Une équipe de recherche de l’Université de Californie à Berkeley a reconstruit la chanson emblématique de Pink Floyd « Another Brick in the Wall, Part 1 » uniquement en décodant les ondes cérébrales d’un auditeur. Dirigé par le Dr Robert Knight et al. et publié dans la revue PLOS Biology, l’exploit montre à quel point l’humanité est devenue douée pour décoder des informations qui devraient être le dernier rempart de la vie privée. À l’avenir, quelqu’un ayant accès à cette technologie n’aurait même pas à payer le proverbial penny pour vos pensées: ils pourront simplement les lire ainsi que l’un de ces murs publicitaires de NYU.
La recherche, qui a eu lieu entre 2012 et 2013, a attaché le cerveau de 29 patients souffrant d’épilepsie à des électrodes (contrairement à d’autres approches, celles-ci devaient être directement connectées au cerveau du patient, ce qui signifiait qu’une chirurgie invasive était nécessaire). Les électrodes ont ensuite capturé l’activité électrique des régions cérébrales spécifiquement responsables du traitement de la musique – des zones qui se concentrent sur la reconnaissance des formes et le traitement du ton, du rythme, de l’harmonie et des mots.
Les chercheurs ont ensuite joué un clip de 3 minutes de la chanson originale, et l’EEG s’est avéré suffisamment précis pour qu’ils puissent décoder le contenu des ondes cérébrales des patients – et reconstruire avec succès la chanson à partir des « échos » électriques de l’activité cérébrale. Ils ont même obtenu une partie de la chanson reconstruite – 22 secondes – dans un clip sonore.
Les interfaces cerveau-ordinateur (BCI) sont l’un des domaines de recherche les plus prometteurs pour les personnes ayant une déficience physique (avec des applications spécifiques même pour le segment de la population dont les fonctions cérébrales sont altérées). Mais tout grand progrès se présente comme une épée à double tranchant. Comme le montre le roman de 1984 d’Orwell, de plus en plus pertinent, Thinkpol (Newspeak for Thought Police) est un domaine que tout régime autoritaire (ou personne ou entreprise) aimerait explorer.

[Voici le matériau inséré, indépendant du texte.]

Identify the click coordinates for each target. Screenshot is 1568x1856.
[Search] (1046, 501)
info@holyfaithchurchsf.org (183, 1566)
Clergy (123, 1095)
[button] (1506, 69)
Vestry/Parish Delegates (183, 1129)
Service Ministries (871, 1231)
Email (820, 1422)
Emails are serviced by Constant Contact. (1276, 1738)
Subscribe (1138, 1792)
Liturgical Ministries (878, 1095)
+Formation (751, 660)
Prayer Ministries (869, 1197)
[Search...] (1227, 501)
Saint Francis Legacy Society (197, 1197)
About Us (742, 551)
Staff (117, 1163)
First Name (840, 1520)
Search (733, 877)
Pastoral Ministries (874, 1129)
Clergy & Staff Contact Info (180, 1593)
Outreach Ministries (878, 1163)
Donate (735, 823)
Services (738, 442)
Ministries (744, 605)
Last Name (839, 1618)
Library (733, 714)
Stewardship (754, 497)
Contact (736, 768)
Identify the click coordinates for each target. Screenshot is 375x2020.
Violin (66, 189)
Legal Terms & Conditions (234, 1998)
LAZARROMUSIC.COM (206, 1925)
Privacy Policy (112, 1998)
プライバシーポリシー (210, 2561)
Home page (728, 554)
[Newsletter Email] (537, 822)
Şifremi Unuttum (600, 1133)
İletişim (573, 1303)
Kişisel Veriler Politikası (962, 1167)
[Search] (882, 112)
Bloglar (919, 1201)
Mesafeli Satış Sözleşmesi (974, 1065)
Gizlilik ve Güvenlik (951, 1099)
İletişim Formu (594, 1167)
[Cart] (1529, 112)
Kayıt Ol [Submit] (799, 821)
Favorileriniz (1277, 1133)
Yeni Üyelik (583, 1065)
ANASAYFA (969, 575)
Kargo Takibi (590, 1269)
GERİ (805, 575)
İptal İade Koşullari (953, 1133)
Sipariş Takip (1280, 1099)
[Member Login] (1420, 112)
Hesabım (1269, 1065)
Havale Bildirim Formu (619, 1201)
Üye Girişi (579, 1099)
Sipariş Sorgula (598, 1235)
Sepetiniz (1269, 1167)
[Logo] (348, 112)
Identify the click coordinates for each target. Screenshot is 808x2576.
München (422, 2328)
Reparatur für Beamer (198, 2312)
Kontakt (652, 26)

Il y a aussi le risque pour le tissu social. Les relations interpersonnelles se produisent dans l’espace qui se situe entre les pensées que nous avons en privé (« Jésus, maman, je te hais de m’avoir fait manger des épinards ») et celles que nous choisissons de libérer dans le monde réel (« Mais maman, j’ai eu des épinards hier ! »). Mais lorsque la frontière entre le privé et le public est floue, il devient difficile de comprendre précisément où les puces pourraient finalement tomber – et qui pourrait être le plus négativement impacté.
C’est une chose de pouvoir reconstruire le monde extérieur (et ses stimuli) à partir des ondes cérébrales d’une personne, mais c’est aussi une vérité typique que la recherche a tendance à se répercuter sur l’espace de consommation (sans parler des branches privées et gouvernementales de la société). Bien que ce ne soit pas dans la même ligue que la recherche couverte dans cet article, même les joueurs ont profité des ondes cérébrales pour contrôler leurs personnages dans le jeu. Il suffit de regarder ce que l’utilisateur de Twitter @perrykaryal a réussi à faire sur Elden Ring de From Software avec un « simple » appareil d’électroencéphalogramme (EEG). Je ne pouvais pas battre Godrick avec mes pouces ; elle a réussi à le faire rien qu’en y pensant.
Le fait que ces expériences aient nécessité un contact physique et une chirurgie invasive exclut la plupart des menaces de « mauvais acteurs » qui pourraient en découler. Mais il ne devrait pas y avoir de doute que, avec suffisamment de temps, des techniques nécessitant peu de disponibilité physique seront développées.
Pour ma part, j’aimerais pouvoir simplement penser à des articles. Mais il faut se demander si les avantages de la généralisation d’une telle technologie l’emportent sur les risques. Là encore, la plupart d’entre nous ont la chance de ne pas avoir à faire face à des maladies mortelles telles que les patients épileptiques qui ont participé volontairement à l’étude – il est presque garanti qu’ils auront une vision différente de tout cela.